Frequently asked questions

What is an AI governance evidence review?

An AI governance evidence review examines whether records support stated ownership, decisions, controls, monitoring, and remediation for a defined scope. It tests relevance, provenance, completeness, currency, consistency, and operating coverage, then distinguishes confirmed practice, partial support, unsupported assertion, conflicting evidence, and unavailable information. The practical test is whether the organization can connect the subject to a defined scope, accountable decisions, operating controls, and evidence that can be reviewed.

Who should own an AI governance evidence review?

A qualified review lead owns procedures and findings; governance, system, and control owners provide evidence and remain accountable for remediation and management decisions. Accountability should sit with someone able to make or escalate the required decision; contributors may supply evidence, operate controls, or provide specialist challenge without replacing that accountability.

What evidence supports an AI governance evidence review?

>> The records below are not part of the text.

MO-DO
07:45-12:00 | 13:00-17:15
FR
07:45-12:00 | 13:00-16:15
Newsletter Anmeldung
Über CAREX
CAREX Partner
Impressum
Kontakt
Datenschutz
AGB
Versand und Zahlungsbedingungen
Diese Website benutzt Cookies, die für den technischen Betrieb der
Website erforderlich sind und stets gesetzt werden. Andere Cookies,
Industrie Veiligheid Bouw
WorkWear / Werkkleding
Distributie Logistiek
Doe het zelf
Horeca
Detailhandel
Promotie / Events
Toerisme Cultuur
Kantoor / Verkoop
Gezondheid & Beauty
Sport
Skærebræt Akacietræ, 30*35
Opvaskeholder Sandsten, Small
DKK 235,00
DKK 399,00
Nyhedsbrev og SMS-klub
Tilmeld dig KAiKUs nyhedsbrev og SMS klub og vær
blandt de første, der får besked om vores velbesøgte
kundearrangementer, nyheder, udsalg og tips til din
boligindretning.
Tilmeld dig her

The review covers inventories, role records, assessments, approvals, control outputs, exceptions, supplier files, oversight, monitoring, incidents, changes, reporting, and action closure. Evidence is stronger when it identifies the system or use case, owner, date, source, version, reviewer, applicable decision, and any exception or follow-up action.

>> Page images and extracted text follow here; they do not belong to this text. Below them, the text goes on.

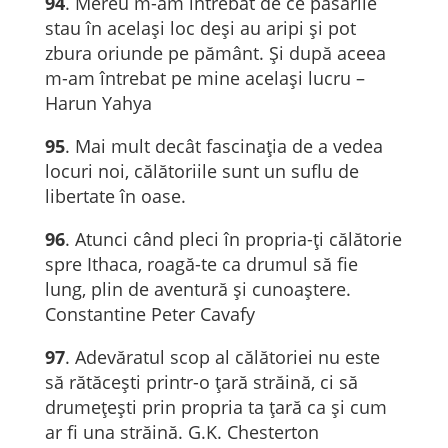
94
. Mereu m-am întrebat de ce păsările
stau în același loc deși au aripi și pot
zbura oriunde pe pământ. Și după aceea
m-am întrebat pe mine același lucru –
Harun Yahya
95
. Mai mult decât fascinaţia de a vedea
locuri noi, călătoriile sunt un suflu de
libertate în oase.
96
. Atunci când pleci în propria-ți călătorie
spre Ithaca, roagă-te ca drumul să fie
lung, plin de aventură și cunoaștere.
Constantine Peter Cavafy
97
. Adevăratul scop al călătoriei nu este
să rătăcești printr-o țară străină, ci să
drumețești prin propria ta țară ca și cum
ar fi una străină. G.K. Chesterton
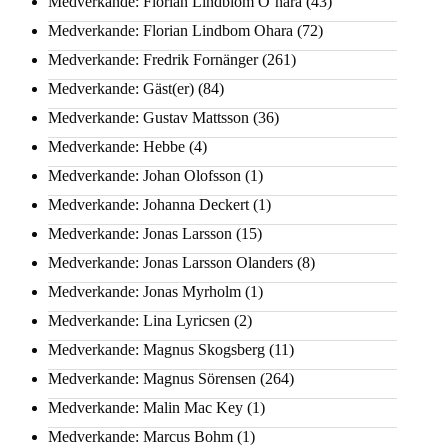
Medverkande: Florian Lindblom O´hara
(43)
Medverkande: Florian Lindbom Ohara
(72)
Medverkande: Fredrik Fornänger
(261)
Medverkande: Gäst(er)
(84)
Medverkande: Gustav Mattsson
(36)
Medverkande: Hebbe
(4)
Medverkande: Johan Olofsson
(1)
Medverkande: Johanna Deckert
(1)
Medverkande: Jonas Larsson
(15)
Medverkande: Jonas Larsson Olanders
(8)
Medverkande: Jonas Myrholm
(1)
Medverkande: Lina Lyricsen
(2)
Medverkande: Magnus Skogsberg
(11)
Medverkande: Magnus Sörensen
(264)
Medverkande: Malin Mac Key
(1)
Medverkande: Marcus Bohm
(1)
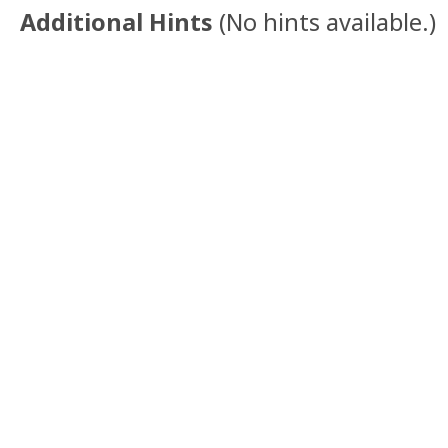
Additional Hints
(
No hints available.
)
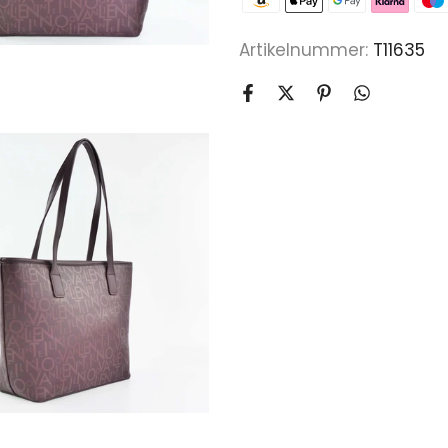
Artikelnummer:
T11635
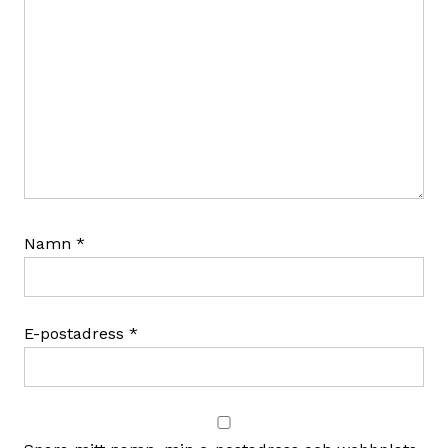
Namn
*
E-postadress
*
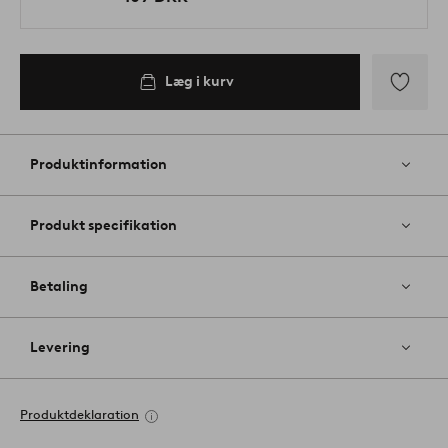
Læg i kurv
Tilføj
til
favoritter
Produktinformation
Produkt specifikation
Betaling
Levering
Produktdeklaration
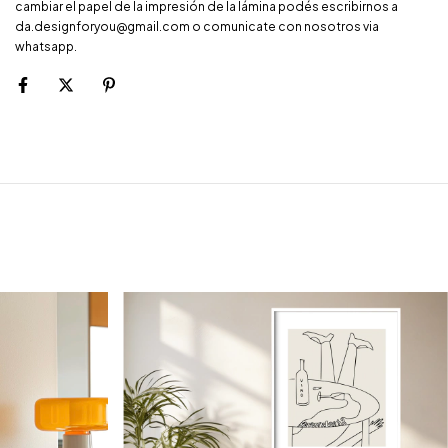
cambiar el papel de la impresión de la lámina podés escribirnos a
da.designforyou@gmail.com
o comunicate con nosotros via
whatsapp.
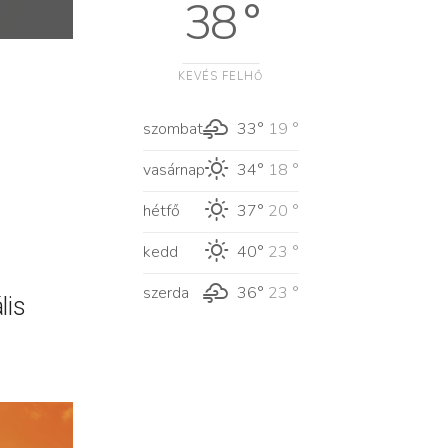
38 °
KEVÉS FELHŐ
szombat
33°
19 °
vasárnap
34°
18 °
hétfő
37°
20 °
kedd
40°
23 °
szerda
36°
23 °
lis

How often should an AI governance evidence review be reviewed?

Perform reviews on a risk-based cycle, before important assurance or customer commitments, and after incidents, major changes, or persistent evidence gaps. Event-driven review is also needed when intended use, data, model or supplier behavior, affected processes, autonomy, ownership, or applicable requirements change materially.

How should leaders use the output from an AI governance evidence review?

Leaders should use findings to validate reliance, prioritize remediation, improve evidence capture, and decide whether deeper testing or formal assurance is needed. The output should identify the decision required, accountable owner, priority, target date, dependencies, and proof of completion rather than ending as an isolated document.